N° 2211 - Proposition de loi de M. Pierre Morel-À-L'Huissier visant à définir et protéger le patrimoine sensoriel des campagnes françaises



N° 2211

_____

ASSEMBLÉE NATIONALE

CONSTITUTION DU 4 OCTOBRE 1958

QUINZIÈME LÉGISLATURE

Enregistré à la Présidence de l’Assemblée nationale le 11 septembre 2019.

PROPOSITION DE LOI

visant à définir et protéger le patrimoine sensoriel
des
campagnes françaises,

(Renvoyée à la commission des affaires culturelles et de l’éducation, à défaut de constitution
d’une commission spéciale dans les délais prévus par les articles 30 et 31 du Règlement.)
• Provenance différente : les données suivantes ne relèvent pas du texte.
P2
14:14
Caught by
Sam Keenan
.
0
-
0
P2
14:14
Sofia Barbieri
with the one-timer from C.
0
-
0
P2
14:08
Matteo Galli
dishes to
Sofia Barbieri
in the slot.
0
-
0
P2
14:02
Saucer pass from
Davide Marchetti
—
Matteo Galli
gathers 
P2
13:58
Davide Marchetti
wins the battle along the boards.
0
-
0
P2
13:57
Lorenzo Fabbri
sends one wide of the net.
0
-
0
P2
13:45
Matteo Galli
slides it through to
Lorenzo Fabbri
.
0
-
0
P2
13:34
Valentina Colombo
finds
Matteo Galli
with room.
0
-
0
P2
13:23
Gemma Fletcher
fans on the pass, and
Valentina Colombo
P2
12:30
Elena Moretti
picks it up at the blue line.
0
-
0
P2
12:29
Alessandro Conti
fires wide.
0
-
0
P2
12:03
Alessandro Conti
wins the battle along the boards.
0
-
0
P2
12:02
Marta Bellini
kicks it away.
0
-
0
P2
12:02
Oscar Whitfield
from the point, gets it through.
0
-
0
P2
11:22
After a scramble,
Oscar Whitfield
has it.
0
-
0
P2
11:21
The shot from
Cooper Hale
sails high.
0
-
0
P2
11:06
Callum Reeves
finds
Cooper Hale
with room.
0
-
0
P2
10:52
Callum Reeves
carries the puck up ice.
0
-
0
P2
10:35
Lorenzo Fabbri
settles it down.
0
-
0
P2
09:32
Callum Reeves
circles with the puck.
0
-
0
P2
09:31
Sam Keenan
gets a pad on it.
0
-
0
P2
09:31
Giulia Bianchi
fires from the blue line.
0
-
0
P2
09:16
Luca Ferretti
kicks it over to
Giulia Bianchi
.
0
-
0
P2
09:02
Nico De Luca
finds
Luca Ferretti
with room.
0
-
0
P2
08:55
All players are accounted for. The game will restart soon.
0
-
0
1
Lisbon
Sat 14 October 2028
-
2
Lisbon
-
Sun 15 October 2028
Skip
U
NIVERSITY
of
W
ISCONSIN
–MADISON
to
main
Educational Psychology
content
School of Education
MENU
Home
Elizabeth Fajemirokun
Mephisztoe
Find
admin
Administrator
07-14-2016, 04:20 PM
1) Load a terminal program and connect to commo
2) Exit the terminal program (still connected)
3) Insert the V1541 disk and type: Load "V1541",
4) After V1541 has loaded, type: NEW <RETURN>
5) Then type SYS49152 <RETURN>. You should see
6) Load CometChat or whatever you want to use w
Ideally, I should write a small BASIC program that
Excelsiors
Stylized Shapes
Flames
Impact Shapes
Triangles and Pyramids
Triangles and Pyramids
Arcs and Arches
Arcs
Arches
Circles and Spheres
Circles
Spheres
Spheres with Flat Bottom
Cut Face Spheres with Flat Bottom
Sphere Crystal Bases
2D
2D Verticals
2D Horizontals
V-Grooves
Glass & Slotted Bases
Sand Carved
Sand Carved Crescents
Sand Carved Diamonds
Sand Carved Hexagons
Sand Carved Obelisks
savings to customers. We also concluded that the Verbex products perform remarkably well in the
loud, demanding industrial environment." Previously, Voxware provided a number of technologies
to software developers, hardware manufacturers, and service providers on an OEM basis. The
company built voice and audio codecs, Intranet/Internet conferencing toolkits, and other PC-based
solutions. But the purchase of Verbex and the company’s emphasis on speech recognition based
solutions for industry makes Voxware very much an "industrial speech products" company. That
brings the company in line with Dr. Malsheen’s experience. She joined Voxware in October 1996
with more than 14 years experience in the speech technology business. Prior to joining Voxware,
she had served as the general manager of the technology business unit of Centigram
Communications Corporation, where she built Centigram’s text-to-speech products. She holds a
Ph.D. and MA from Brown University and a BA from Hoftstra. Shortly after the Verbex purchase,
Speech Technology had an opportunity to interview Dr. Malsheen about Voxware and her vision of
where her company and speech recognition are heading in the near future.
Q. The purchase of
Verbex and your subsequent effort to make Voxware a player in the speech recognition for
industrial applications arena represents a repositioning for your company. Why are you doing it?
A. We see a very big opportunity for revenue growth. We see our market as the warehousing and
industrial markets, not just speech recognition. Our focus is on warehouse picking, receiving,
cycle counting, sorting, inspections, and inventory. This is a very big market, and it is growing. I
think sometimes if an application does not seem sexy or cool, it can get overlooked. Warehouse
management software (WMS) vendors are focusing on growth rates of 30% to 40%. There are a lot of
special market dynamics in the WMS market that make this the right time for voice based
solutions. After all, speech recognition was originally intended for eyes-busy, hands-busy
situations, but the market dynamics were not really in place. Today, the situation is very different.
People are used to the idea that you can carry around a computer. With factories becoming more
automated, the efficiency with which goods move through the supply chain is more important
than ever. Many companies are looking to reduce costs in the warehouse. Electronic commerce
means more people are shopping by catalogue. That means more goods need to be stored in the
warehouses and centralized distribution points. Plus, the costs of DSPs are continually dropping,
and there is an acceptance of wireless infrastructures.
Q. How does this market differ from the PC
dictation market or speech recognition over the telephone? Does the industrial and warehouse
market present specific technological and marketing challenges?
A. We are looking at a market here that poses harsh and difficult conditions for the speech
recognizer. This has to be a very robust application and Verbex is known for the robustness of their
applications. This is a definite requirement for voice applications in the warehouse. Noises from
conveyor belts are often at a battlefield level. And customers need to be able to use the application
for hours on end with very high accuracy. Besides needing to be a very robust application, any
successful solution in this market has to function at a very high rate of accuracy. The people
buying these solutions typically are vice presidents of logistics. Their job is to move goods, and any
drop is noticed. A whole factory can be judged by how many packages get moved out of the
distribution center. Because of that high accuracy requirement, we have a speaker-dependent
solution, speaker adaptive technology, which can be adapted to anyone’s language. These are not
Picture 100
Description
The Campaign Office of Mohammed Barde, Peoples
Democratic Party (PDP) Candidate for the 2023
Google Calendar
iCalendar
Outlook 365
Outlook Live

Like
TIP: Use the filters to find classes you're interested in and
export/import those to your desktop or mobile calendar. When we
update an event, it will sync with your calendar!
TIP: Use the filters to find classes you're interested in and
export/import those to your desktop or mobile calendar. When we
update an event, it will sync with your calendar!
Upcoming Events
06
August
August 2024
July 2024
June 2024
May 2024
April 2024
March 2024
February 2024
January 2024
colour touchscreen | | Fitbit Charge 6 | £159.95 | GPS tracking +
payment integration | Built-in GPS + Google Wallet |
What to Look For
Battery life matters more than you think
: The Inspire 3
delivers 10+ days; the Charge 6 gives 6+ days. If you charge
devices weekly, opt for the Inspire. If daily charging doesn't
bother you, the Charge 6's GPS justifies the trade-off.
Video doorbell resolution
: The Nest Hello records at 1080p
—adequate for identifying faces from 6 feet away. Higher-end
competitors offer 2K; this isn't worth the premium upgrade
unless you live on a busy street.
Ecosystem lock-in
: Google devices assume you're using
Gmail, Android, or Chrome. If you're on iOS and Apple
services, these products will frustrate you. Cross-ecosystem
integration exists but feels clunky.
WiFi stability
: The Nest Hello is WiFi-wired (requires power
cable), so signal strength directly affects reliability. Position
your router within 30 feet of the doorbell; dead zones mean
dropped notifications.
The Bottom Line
présentée par Mesdames et Messieurs

Pierre MOREL-À-L’HUISSIER, Jean-Louis THIÉRIOT, Vincent LEDOUX, Véronique LOUWAGIE, Francis VERCAMER, Pierre VATIN, Paul MOLAC, Isabelle VALENTIN, Thibault BAZIN, Sophie AUCONIE, Agnès FIRMIN LE BODO, Bernard PERRUT, Guy BRICOUT, Meyer HABIB, Antoine HERTH, Nadia RAMASSAMY, Fabrice BRUN, Christophe NAEGELEN, Jean-Luc REITZER, Olivier DASSAULT, Laurent FURST, Pascal BRINDEAU, Valérie LACROUTE, Sébastien LECLERC, Jean-Christophe LAGARDE, Éric PAUGET, Erwan BALANANT, Marine BRENIER, Richard RAMOS, Yannick FAVENNEC BECOT, Maina SAGE, Béatrice DESCAMPS, Claude de GANAY, Jean-Pierre CUBERTAFON, Thierry BENOIT, Yves DANIEL, Didier QUENTIN, Sereine MAUBORGNE, Philippe GOSSELIN, Laurence TRASTOUR-ISNART, Pascale BOYER, Josiane CORNELOUP, Emmanuelle ANTHOINE, Damien ABAD, Marc LE FUR, Pierre CORDIER, Guillaume PELTIER, Arnaud VIALA, Michel ZUMKELLER, Guillaume GAROT, Bertrand PANCHER, Sylvain BRIAL, Jean LASSALLE, Éric STRAUMANN, Annie CHAPELIER, Jean-Claude LECLABART, Sarah EL HAÏRY, Jean-Marie SERMIER, Grégory BESSON-MOREAU, François PUPPONI, Pierre-Yves BOURNAZEL, Guy TEISSIER, Robin REDA,

députés.

EXPOSÉ DES MOTIFS

Mesdames, Messieurs,

Chant du coq, tintement des cloches, braiement de l’âne, odeur du fumier ou des poulaillers, coassements de batraciens : autant de bruits et d’effluves qui font partie intégrante de la vie rurale. Ces dernières années, ils ont donné lieu à de nombreux conflits de voisinage, dont les médias se sont fait l’écho, parfois au-delà même de nos frontières : cloches de Bondons, mare aux grenouilles de Grignols, coq de l’île d’Oléron, etc. Les actions en justice sont souvent intentées par des vacanciers ou des « néoruraux », qui ne supportent pas ce genre de nuisances. Celles-ci sont habituellement envisagées par le biais des troubles anormaux de voisinage.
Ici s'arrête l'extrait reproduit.